Siloxanes have been used in the past to improve the adhesion of such binder systems as polycyanoacrylates to sand grains (see, for example, U.S. Pat. No. 4,076,685). In such a system the siloxane is used as a processing aid rather than the binder itself. Additionally, partial condensates of trisilanols have been used in combination with silica as binder systems which are provided in aliphatic alcohol-water cosolvent (see, for example, U.S. Pat. No. 3,898,090). Such in-solvent binders have been shown to suffer the disadvantage of short shelf life ("several days") due to additional silanol condensation during storage.
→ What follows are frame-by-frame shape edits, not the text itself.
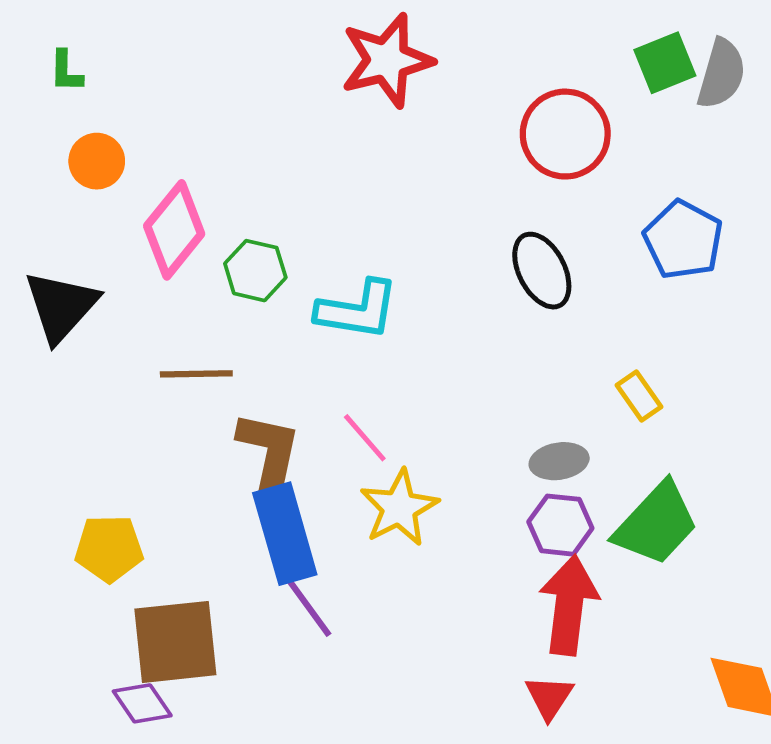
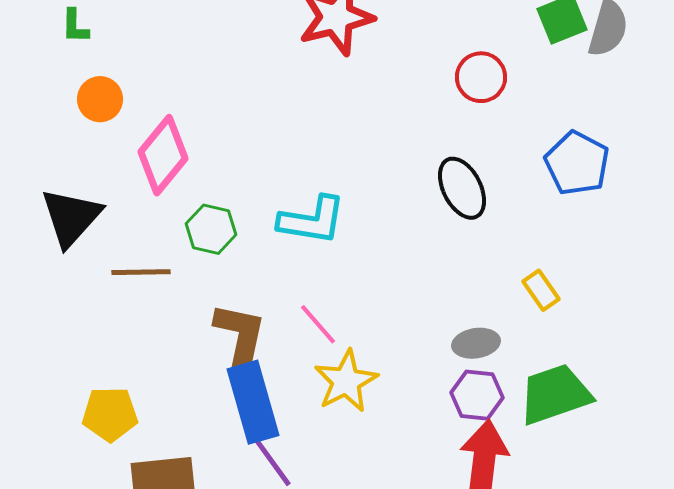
red circle: (565, 134) -> (481, 77), size x0.7
green hexagon: (255, 271) -> (211, 229), moved
brown line: (196, 374) -> (141, 272), moved
green trapezoid: (656, 524) -> (555, 394), turned -152

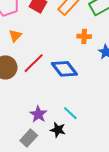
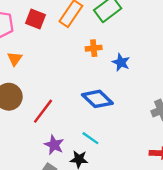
red line: (34, 63) -> (43, 111), moved
blue diamond: (64, 69) -> (97, 99), moved

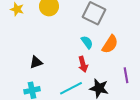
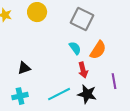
red arrow: (83, 64) -> (83, 70), moved

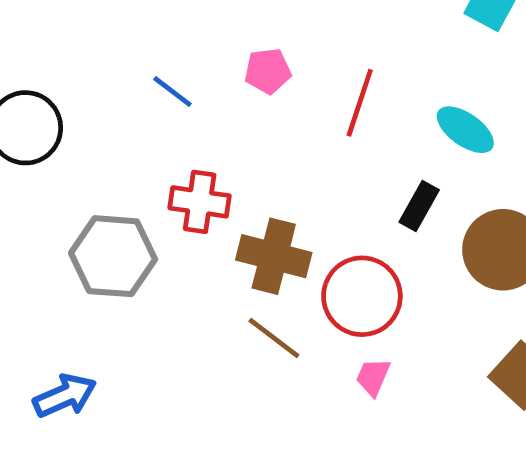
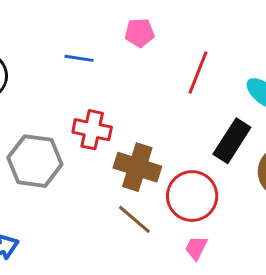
pink pentagon: (268, 71) -> (140, 33), moved
blue line: (172, 92) -> (79, 58), turned -32
black rectangle: (419, 206) -> (232, 141), size x1.4

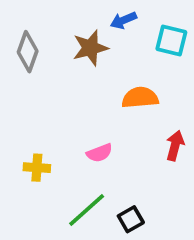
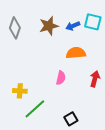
blue arrow: (123, 20) -> (73, 26), moved
pink semicircle: (99, 153) -> (61, 78), moved, turned -56
green line: (87, 210) -> (35, 109), moved

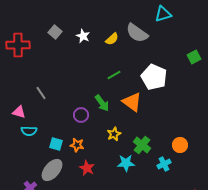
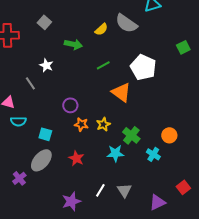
white star: (83, 36) -> (46, 65), moved
green arrow: (102, 103) -> (73, 44), moved, turned -42
orange star: (77, 145) -> (81, 124), moved
cyan cross: (164, 164) -> (153, 154), turned -32

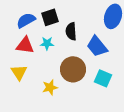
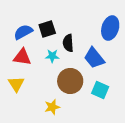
cyan star: (47, 43) -> (52, 56), moved
yellow star: (50, 87) -> (52, 107), moved

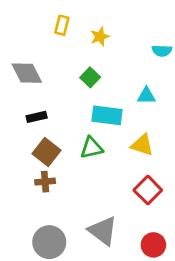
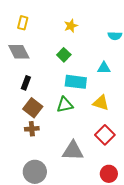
yellow rectangle: (62, 25) -> (23, 23), moved
black rectangle: (37, 117) -> (26, 83), turned -56
gray triangle: (103, 231) -> (73, 151), moved, turned -35

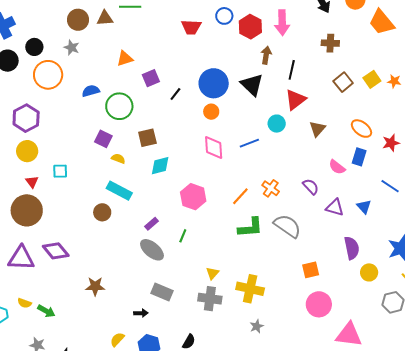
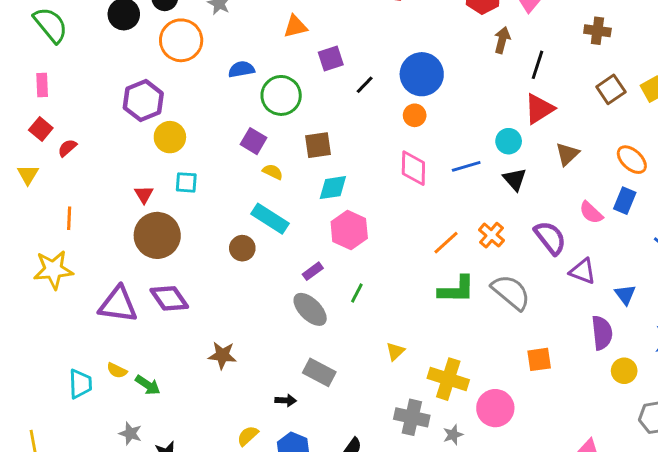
black triangle: (252, 85) -> (515, 179), moved, size x0.7
yellow circle: (27, 151) -> (170, 137), moved
purple semicircle: (311, 187) -> (550, 238), size x1.4
pink hexagon: (193, 197) -> (349, 230), moved
blue triangle: (364, 207) -> (625, 295), moved
brown circle: (27, 210) -> (157, 235), moved
gray cross: (210, 299) -> (412, 417), moved
pink circle: (319, 304) -> (495, 408), moved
A further disadvantage is that these binders require the step of solvent removal from the core or mold by a drying process ("to remove a major portion of the alcohol-water cosolvent") before metalcasting. Otherwise, voids and poor mold integrity result during the metalcasting process. The use of hardenable, liquid organometallic, ceramic precursors as solventless binders for the fabrication of sand molds, shells, and cores has not been disclosed.